Alberto Gonçalves, 12 de Julho de 2015
No referendo do passado domingo, os gregos mostraram que não cedem aos
credores, que desafiam a ditadura do grande capital, que resistem às técnicas
do medo e da chantagem, que não se vergam à prepotência alemã, que representam
o último bastião da democracia na Europa e que são um povo orgulhoso,
inspirador, digno e corajoso. Na segunda-feira, correram a suplicar mais uns
milhares de milhões, nem que para isso tenham de aceitar, ou fingir aceitar,
condições piores do que as sufragadas no referendo.
Podemos
criticar os gregos? Por acaso até devemos, mas não é essa a questão. A questão
é que mesmo os bons sentimentos valem pouco na hora de cobrir despesas
correntes e importar bens essenciais. Uma coisa é a dignidade grega merecer o
apoio moral de vultos do anti-imperialismo como Fidel Castro, Vladimir Putin, o
Sr. Maduro de Caracas e o Prof. Freitas da Póvoa de Varzim. Outra é usar esse
apoio para comprar sabonetes ou financiar reformas antecipadas. Há dias, uma
escritora chamada Hélia Correia recebeu o Prémio Camões e dedicou-o à Grécia, «sem
a qual», cito com curiosidade, «não teríamos nada». Infelizmente, a Grécia
também tem pouco e, com amigos destes, arrisca-se a ficar com menos: que
percentagem dos cem mil euros do dito prémio a dona Hélia doou aos necessitados
do Pireu? Que se saiba, exactamente a percentagem em que estamos a pensar.
Não
chega.
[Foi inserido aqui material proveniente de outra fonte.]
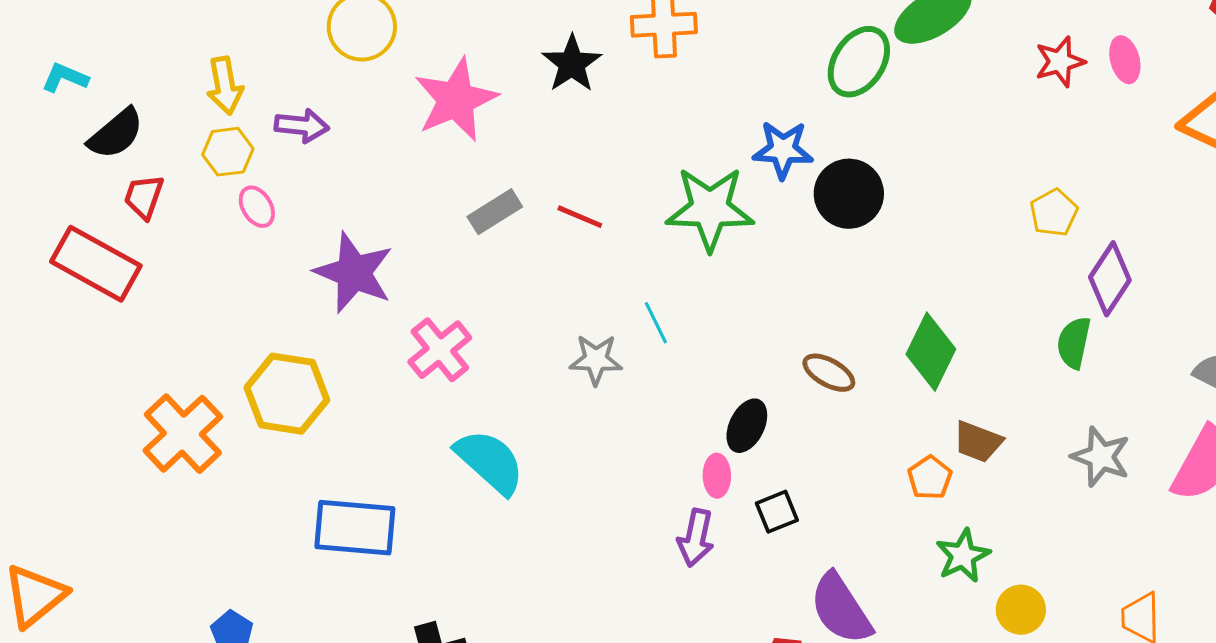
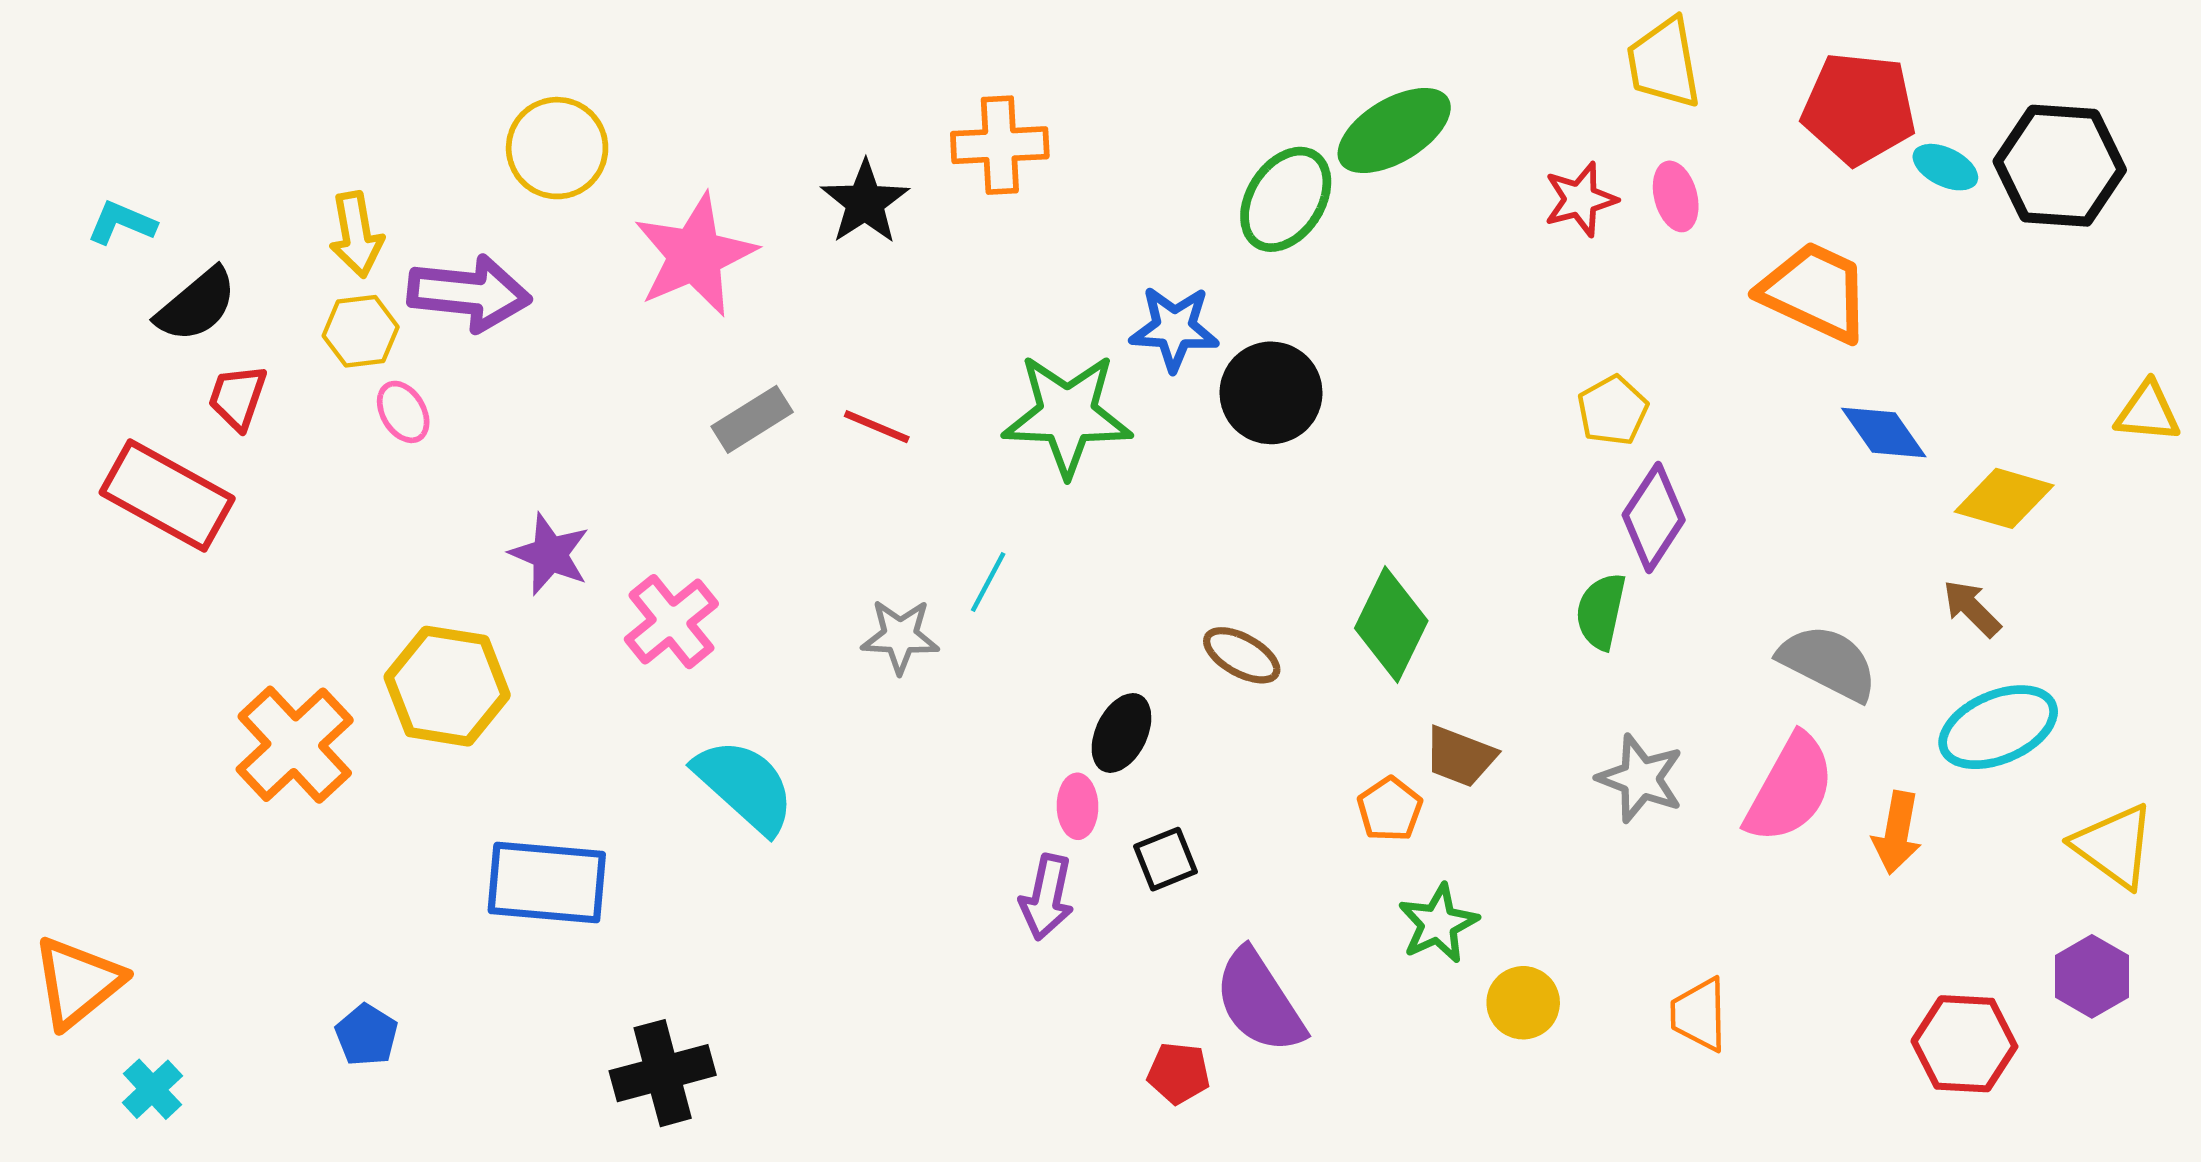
purple arrow: (302, 126) -> (469, 293), size x1.5
yellow pentagon: (1054, 213) -> (1613, 410), moved
purple star: (354, 273) -> (550, 554), moved, size x0.7
cyan line: (656, 323) -> (988, 582), turned 54

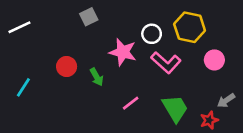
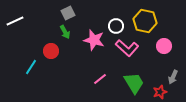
green arrow: (97, 77) -> (65, 32), moved
cyan line: (23, 87) -> (31, 67), moved
gray arrow: (226, 101) -> (173, 77), turned -32

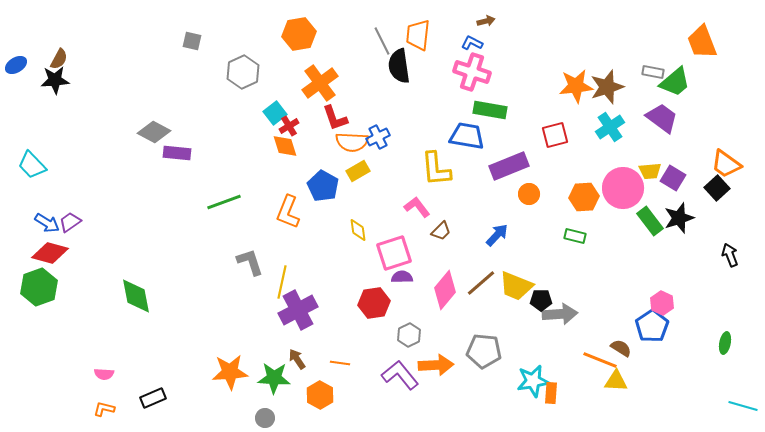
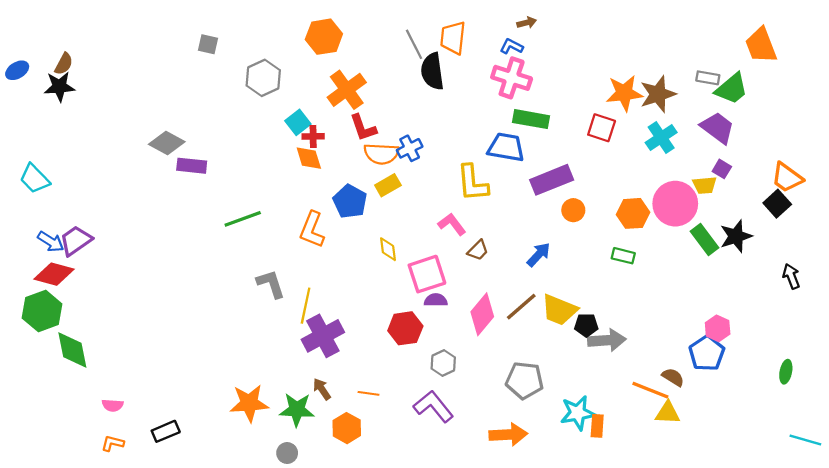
red cross: (289, 126) -> (313, 136), turned 30
red square: (555, 135) -> (602, 128), moved, turned 32
purple square: (673, 178) -> (722, 169), moved, size x0.7
purple trapezoid: (70, 222) -> (76, 241), size x1.4
green diamond: (136, 296) -> (72, 350), moved
orange arrow: (436, 365) -> (508, 435), moved

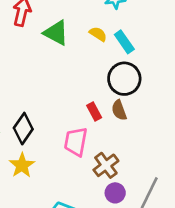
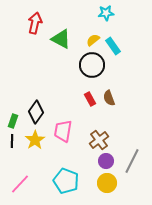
yellow semicircle: (98, 34) -> (93, 40), turned -72
black circle: (124, 79) -> (92, 65), moved
pink trapezoid: (76, 142) -> (63, 131), moved

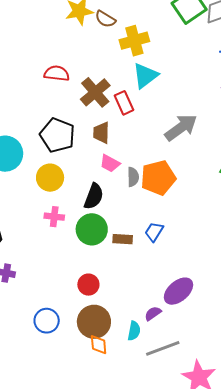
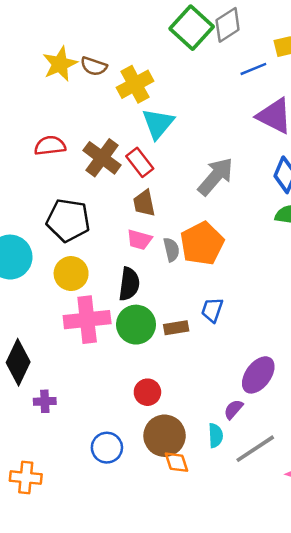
brown trapezoid: (101, 133) -> (144, 203), moved
pink cross: (54, 217) -> (87, 320), size x1.8

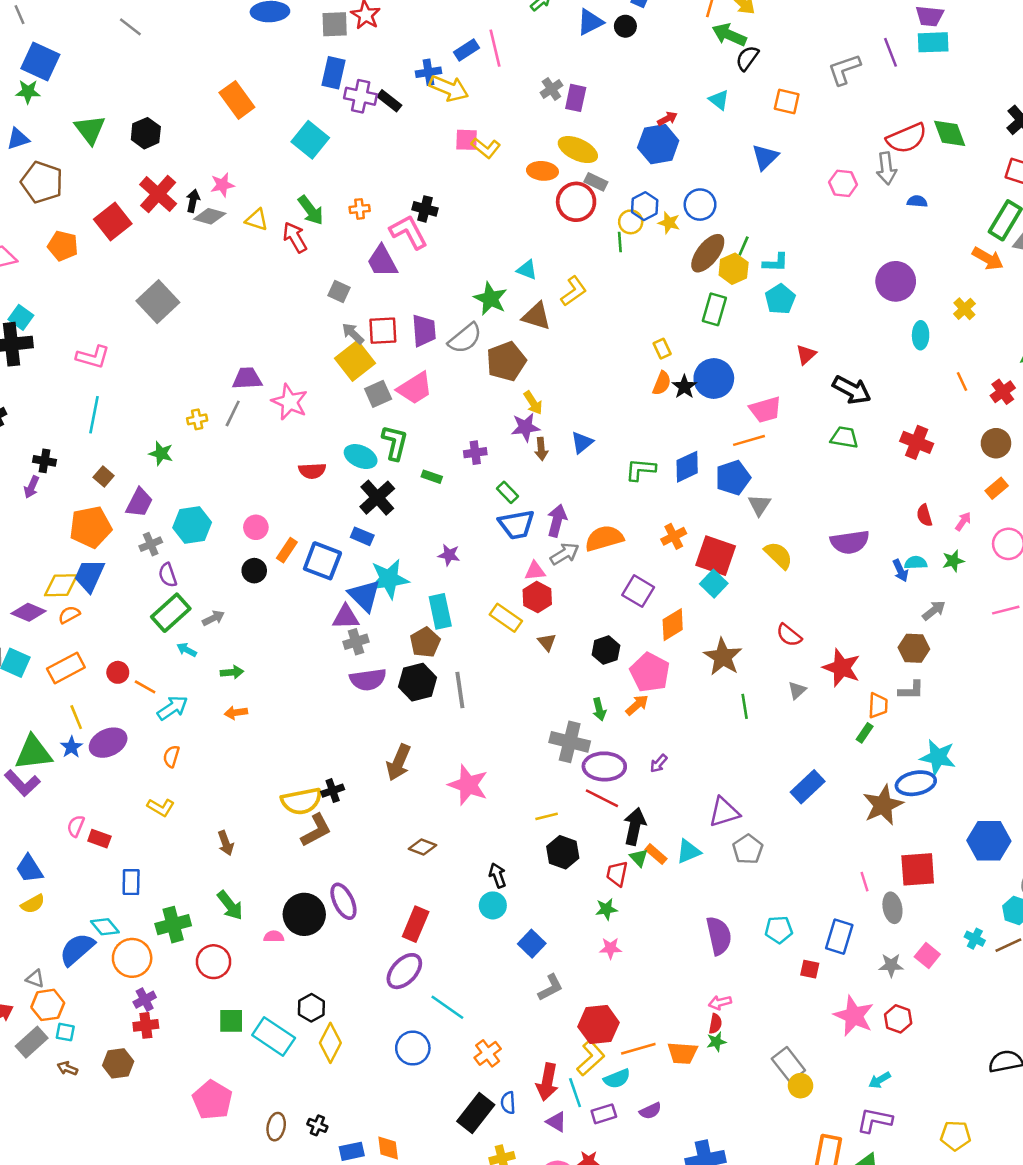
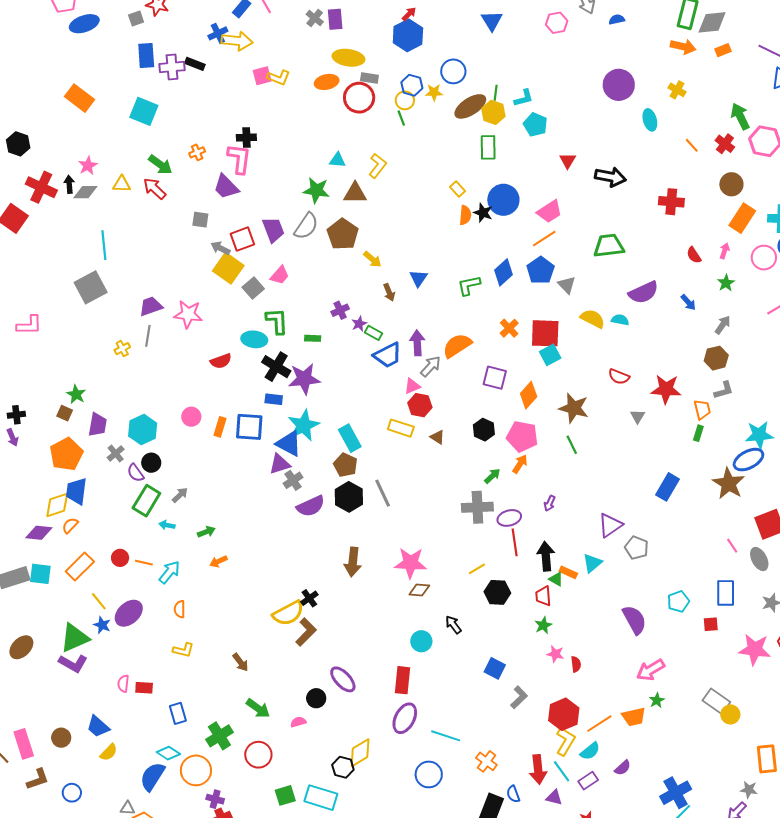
gray square: (335, 24) -> (136, 19), size x0.7
pink L-shape: (409, 232) -> (239, 159), turned 52
brown ellipse: (708, 253) -> (470, 106), turned 36
gray square: (158, 302) -> (91, 287), moved, turned 32
pink trapezoid: (415, 388) -> (280, 275), size x0.7
cyan line: (94, 415) -> (104, 245), moved
purple star: (525, 427) -> (359, 324), moved, size x0.7
green trapezoid: (844, 437) -> (609, 246), moved, size x1.4
green star: (161, 453) -> (76, 394), moved, turned 30
purple arrow: (31, 487) -> (12, 438), turned -30
orange rectangle: (997, 488) -> (742, 218), size x1.6
purple star: (449, 555) -> (304, 379), moved, size x1.8
cyan semicircle: (916, 563) -> (620, 320), moved, turned 30
black circle: (254, 571) -> (151, 463), moved
cyan square: (714, 584) -> (550, 355), turned 35
green line: (745, 706) -> (572, 445), moved
green arrow: (599, 709) -> (492, 476), turned -102
purple ellipse: (604, 766) -> (509, 518), size x0.7
red line: (602, 798) -> (515, 542), turned 72
brown diamond: (422, 847) -> (419, 590), moved
cyan circle: (493, 905) -> (421, 641), moved
black circle: (304, 914) -> (316, 698), size x0.6
pink star: (610, 948) -> (555, 654), turned 30
purple cross: (145, 1000) -> (215, 799), turned -30
pink arrow: (720, 1003) -> (650, 670), size x1.6
red semicircle: (715, 1024) -> (576, 664), moved
yellow diamond: (330, 1043) -> (360, 753), moved, turned 48

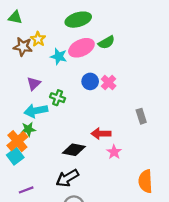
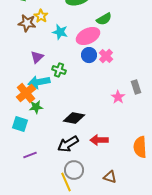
pink ellipse: (81, 48) -> (88, 36), moved
green star: (28, 129) -> (36, 107), moved
red arrow: (101, 134) -> (99, 140), moved
orange cross: (17, 141) -> (26, 93), moved
pink star: (114, 152) -> (118, 97), moved
cyan square: (15, 156) -> (20, 124), turned -35

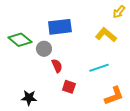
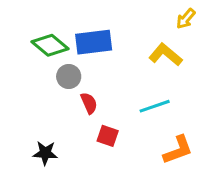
green diamond: (20, 40) -> (50, 45), moved

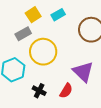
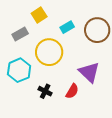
cyan rectangle: (58, 15) -> (67, 27), moved
gray rectangle: (23, 34) -> (20, 34), moved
Enquanto os gregos adoptivos daqui querem ser solidários sem avançar um
cêntimo do bolso deles, os gregos registados de lá preferem a solidariedade em
forma de cheque. Todos os gregos? Julgo que não. Com as melhores intenções, o
Expresso entrevistou uma cidadã local que desafia: «Por cada história de um
grego que foge aos impostos eu conto uma de um que trabalha muito.» Ou seja,
por cada história de um grego que trabalha muito há uma de um que foge aos
impostos. E decerto vota no Syriza. Se atendermos à abstenção no referendo, é
razoável estimar os parasitas, perdão, os patriotas em cerca de metade da
população, que desfila valentia antes de rebentar contra a parede. A metade
restante, que inexplicavelmente vê nos senhores do governo uma quadrilha
perigosa, desgraça-se por arrastamento.
Entretanto,
até se desgraçar de vez, é chamada a justificar a falta de fé. Diversos
jornalistas que não exaltam suficientemente o estimável Sr. Tsipras
encontram-se sob investigação do Ministério Público, do regulador estatal da
imprensa e do sindicato do ramo. O crime? Defenderem o «sim» no referendo. É
assim que começa, e o calibre dos simpatizantes internacionais do orgulho grego
nunca deixou dúvidas sobre a essência daquilo. Esqueçam a «austeridade», a «tragédia
humanitária», o euro e a Europa. O Syriza não se move pelo seu país, nem sequer
pelo dinheiro indispensável ao patrocínio da anedota em que o país se tornou: o
que corre no revolucionário sangue do Syriza é naturalmente um projecto de
ditadura, aliás o regime em que o berço da democracia tem vivido quase sempre. De facto, metade dos gregos é digna. De pena.